In the entries that follow, which lines hold the string "berbagai"? List them.

-=-=-=-=-

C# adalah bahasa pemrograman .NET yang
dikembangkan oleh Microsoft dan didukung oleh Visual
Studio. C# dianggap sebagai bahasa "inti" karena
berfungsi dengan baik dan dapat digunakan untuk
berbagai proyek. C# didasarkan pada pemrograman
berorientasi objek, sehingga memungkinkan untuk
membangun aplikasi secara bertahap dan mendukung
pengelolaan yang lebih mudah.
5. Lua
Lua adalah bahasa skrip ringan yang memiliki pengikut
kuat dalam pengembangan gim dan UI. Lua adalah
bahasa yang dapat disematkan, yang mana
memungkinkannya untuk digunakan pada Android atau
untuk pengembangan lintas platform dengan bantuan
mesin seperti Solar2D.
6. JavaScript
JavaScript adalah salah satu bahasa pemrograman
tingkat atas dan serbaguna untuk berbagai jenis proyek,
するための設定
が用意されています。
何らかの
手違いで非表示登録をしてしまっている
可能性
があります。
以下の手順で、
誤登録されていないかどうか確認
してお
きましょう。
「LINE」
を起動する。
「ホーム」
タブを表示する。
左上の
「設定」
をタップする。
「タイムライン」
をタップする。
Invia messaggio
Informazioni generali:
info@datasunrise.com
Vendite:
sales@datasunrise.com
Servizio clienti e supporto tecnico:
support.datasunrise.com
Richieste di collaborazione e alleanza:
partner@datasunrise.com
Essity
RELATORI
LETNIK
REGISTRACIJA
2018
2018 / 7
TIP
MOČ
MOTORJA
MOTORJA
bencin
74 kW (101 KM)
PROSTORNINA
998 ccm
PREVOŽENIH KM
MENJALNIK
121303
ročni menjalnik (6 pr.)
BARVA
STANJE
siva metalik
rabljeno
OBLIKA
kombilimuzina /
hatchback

-=-=-=-=-

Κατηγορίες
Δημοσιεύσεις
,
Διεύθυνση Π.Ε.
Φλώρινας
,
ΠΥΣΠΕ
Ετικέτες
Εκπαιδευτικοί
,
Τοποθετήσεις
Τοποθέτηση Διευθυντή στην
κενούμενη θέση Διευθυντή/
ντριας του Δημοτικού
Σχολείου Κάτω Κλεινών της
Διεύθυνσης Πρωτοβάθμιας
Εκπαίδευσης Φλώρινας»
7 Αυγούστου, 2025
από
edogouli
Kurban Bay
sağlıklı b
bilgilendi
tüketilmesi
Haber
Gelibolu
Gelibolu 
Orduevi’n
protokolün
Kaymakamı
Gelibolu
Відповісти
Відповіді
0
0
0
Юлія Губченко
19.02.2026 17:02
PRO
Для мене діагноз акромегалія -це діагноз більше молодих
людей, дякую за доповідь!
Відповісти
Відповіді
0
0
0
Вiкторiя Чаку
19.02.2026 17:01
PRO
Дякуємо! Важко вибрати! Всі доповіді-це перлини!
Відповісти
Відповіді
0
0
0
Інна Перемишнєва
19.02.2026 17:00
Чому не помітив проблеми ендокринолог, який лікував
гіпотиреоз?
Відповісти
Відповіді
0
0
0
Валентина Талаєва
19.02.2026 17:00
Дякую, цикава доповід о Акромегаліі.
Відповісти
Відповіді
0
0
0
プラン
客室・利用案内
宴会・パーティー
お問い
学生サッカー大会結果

-=-=-=-=-

- [Finished task]:
berbagai proyek. C# didasarkan pada pemrograman
tingkat atas dan serbaguna untuk berbagai jenis proyek,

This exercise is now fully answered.